Yılın ilk ayının son günü, 31 Ocak 1990’da Prof. Dr. Muammer Aksoy, evinin önünde kurşunlanarak öldürüldü. .
Aksoy aynı zamanda Atatürkçü Düşünce Derneği Başkanı’ydı.
Hemen ardından toplum yeni bir kanlı şokla sarsıldı.
Türkiye’nin o dönem en önemli gazetesi olan ve "Amiral Gemisi" olarak nitelenen 1 milyon 200 bin tirajlı Hürriyet gazetesinin yazarı ve eski genel yayın müdürü Çetin Emeç, 7 Mart 1990 günü sabah işine gitmek üzere İstanbul Suadiye’deki evinden çıktığı sırada uğradığı silahlı saldırı sonucu yedi kurşun sıkılarak, makam şoförü Sinan Ercan ile birlikte öldürüldü.
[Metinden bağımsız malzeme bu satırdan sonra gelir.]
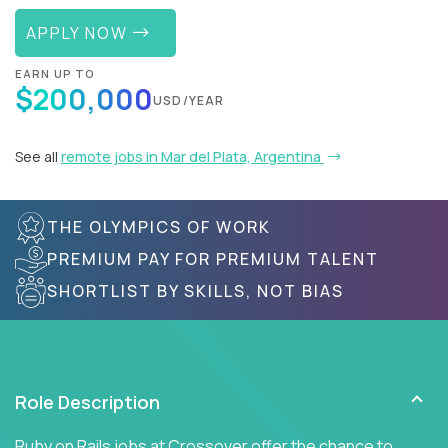
APPLY NOW
EARN UP TO
$200,000
USD/YEAR
See all
remote jobs in Mar del Plata, Argentina
THE OLYMPICS OF WORK
PREMIUM PAY FOR PREMIUM TALENT
SHORTLIST BY SKILLS, NOT BIAS
Role Description
Ruby on Rails jobs at Crossover offer the chance to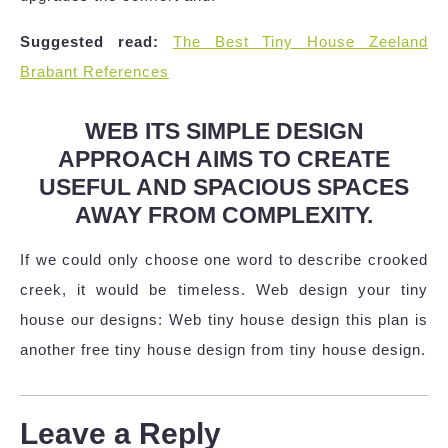
Suggested read:
The Best Tiny House Zeeland
Brabant References
WEB ITS SIMPLE DESIGN
APPROACH AIMS TO CREATE
USEFUL AND SPACIOUS SPACES
AWAY FROM COMPLEXITY.
If we could only choose one word to describe crooked
creek, it would be timeless. Web design your tiny
house our designs: Web tiny house design this plan is
another free tiny house design from tiny house design.
Leave a Reply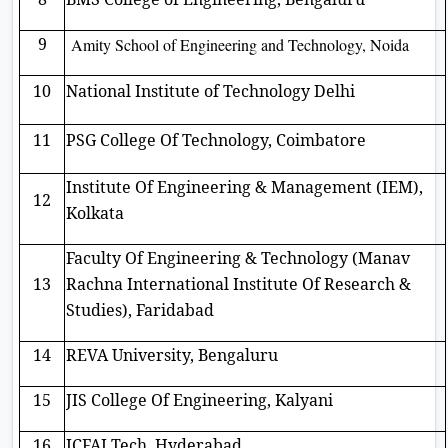
9
Amity School of Engineering and Technology, Noida
10
National Institute of Technology Delhi
11
PSG College Of Technology, Coimbatore
Institute Of Engineering & Management (IEM),
12
Kolkata
Faculty Of Engineering & Technology (Manav
13
Rachna International Institute Of Research &
Studies), Faridabad
14
REVA University, Bengaluru
15
JIS College Of Engineering, Kalyani
16
ICFAI Tech, Hyderabad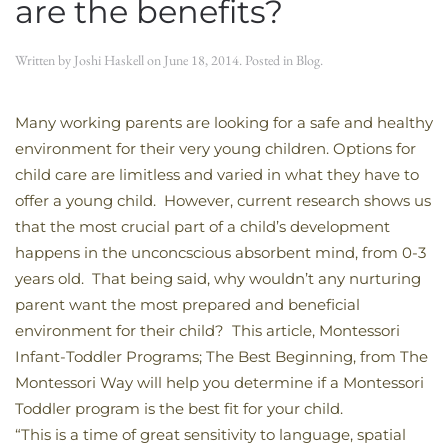
are the benefits?
Written by
Joshi Haskell
on
June 18, 2014
. Posted in
Blog
.
Many working parents are looking for a safe and healthy
environment for their very young children. Options for
child care are limitless and varied in what they have to
offer a young child. However, current research shows us
that the most crucial part of a child’s development
happens in the unconcscious absorbent mind, from 0-3
years old. That being said, why wouldn’t any nurturing
parent want the most prepared and beneficial
environment for their child? This article, Montessori
Infant-Toddler Programs; The Best Beginning, from The
Montessori Way will help you determine if a Montessori
Toddler program is the best fit for your child.
“This is a time of great sensitivity to language, spatial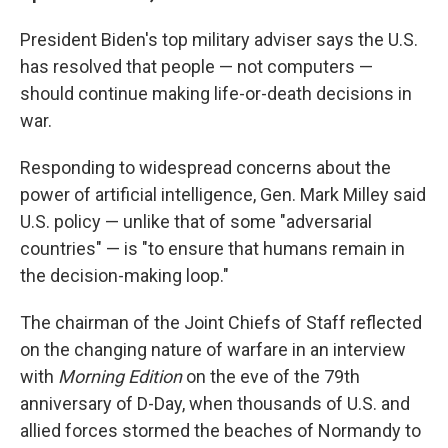
President Biden's top military adviser says the U.S.
has resolved that people — not computers —
should continue making life-or-death decisions in
war.
Responding to widespread concerns about the
power of artificial intelligence, Gen. Mark Milley said
U.S. policy — unlike that of some "adversarial
countries" — is "to ensure that humans remain in
the decision-making loop."
The chairman of the Joint Chiefs of Staff reflected
on the changing nature of warfare in an interview
with
Morning Edition
on the eve of the 79th
anniversary of D-Day, when thousands of U.S. and
allied forces stormed the beaches of Normandy to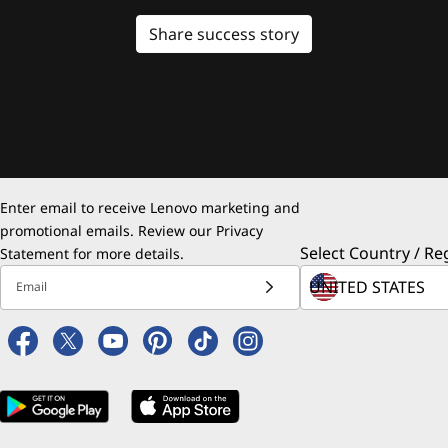
Share success story
Enter email to receive Lenovo marketing and
promotional emails. Review our
Privacy
Select Country / Re
Statement
for more details.
Email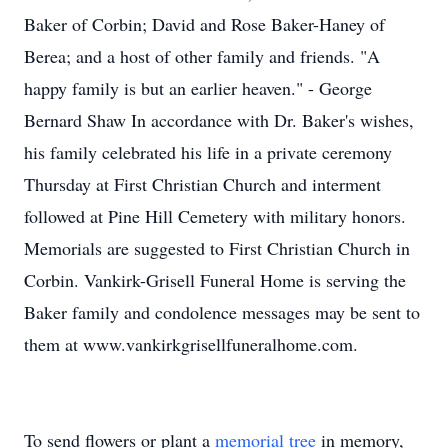
Baker of Corbin; David and Rose Baker-Haney of
Berea; and a host of other family and friends. "A
happy family is but an earlier heaven." - George
Bernard Shaw In accordance with Dr. Baker's wishes,
his family celebrated his life in a private ceremony
Thursday at First Christian Church and interment
followed at Pine Hill Cemetery with military honors.
Memorials are suggested to First Christian Church in
Corbin. Vankirk-Grisell Funeral Home is serving the
Baker family and condolence messages may be sent to
them at www.vankirkgrisellfuneralhome.com.
To send flowers or plant a
memorial tree
in memory,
Emeç 55, Ercan 37 yaşındaydı.
***
Çetin Emeç, Basın Tarihi’nde yeri olan bir ailenin de ferdiydi.
Son Posta gazetesinin patronu da olan babası Selim Ragıp Emeç’in de çalkantılı bir yaşamı olmuştu.
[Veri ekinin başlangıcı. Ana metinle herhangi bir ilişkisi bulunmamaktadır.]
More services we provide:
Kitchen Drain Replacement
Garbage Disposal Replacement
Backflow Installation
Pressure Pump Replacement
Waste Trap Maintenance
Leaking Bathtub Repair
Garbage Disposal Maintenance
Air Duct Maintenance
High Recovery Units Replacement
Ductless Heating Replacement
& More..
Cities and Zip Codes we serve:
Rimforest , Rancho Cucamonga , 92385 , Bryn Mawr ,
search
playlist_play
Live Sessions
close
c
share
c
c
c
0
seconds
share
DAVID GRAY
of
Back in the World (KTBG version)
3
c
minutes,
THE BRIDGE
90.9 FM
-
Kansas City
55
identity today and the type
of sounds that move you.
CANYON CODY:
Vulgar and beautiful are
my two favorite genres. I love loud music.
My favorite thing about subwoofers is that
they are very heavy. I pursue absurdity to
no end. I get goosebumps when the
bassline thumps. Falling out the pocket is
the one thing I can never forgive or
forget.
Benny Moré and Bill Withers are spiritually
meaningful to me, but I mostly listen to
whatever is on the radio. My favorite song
1899 yılında İstanbul'da doğan Selim Ragıp Emeç, İstanbul Üniversitesi Hukuk Fakültesi mezunuydu.
Dünya Savaşı’na katılan Emeç, savaştan sonra Vakit ve Tercüman-ı Hakikat gazetelerinde yazarlık yaptı.
16 Mart 1925 tarihinde Hakkı Tarık Us ile birlikte Son Saat gazetesini kurdu.
27 Temmuz 1930'da Ekrem Uşaklıgil, Halil Lütfü Dördüncü ve Zekeriya Sertel ile Son Posta gazetesini yayımlamaya başladı.
Zekeriya Sertel, Ekrem Uşaklıgil ve Halil Lütfü Dördüncü'nün gazetedeki hisselerini devretmesinden sonra Son Posta'nın tek sahibi oldu ve dönem dönem başyazarlığını da yaptı.
***
Dokuzuncu, Onuncu ve Onbirinci dönemlerde üç kez milletvekili olarak parlamentoya girdi..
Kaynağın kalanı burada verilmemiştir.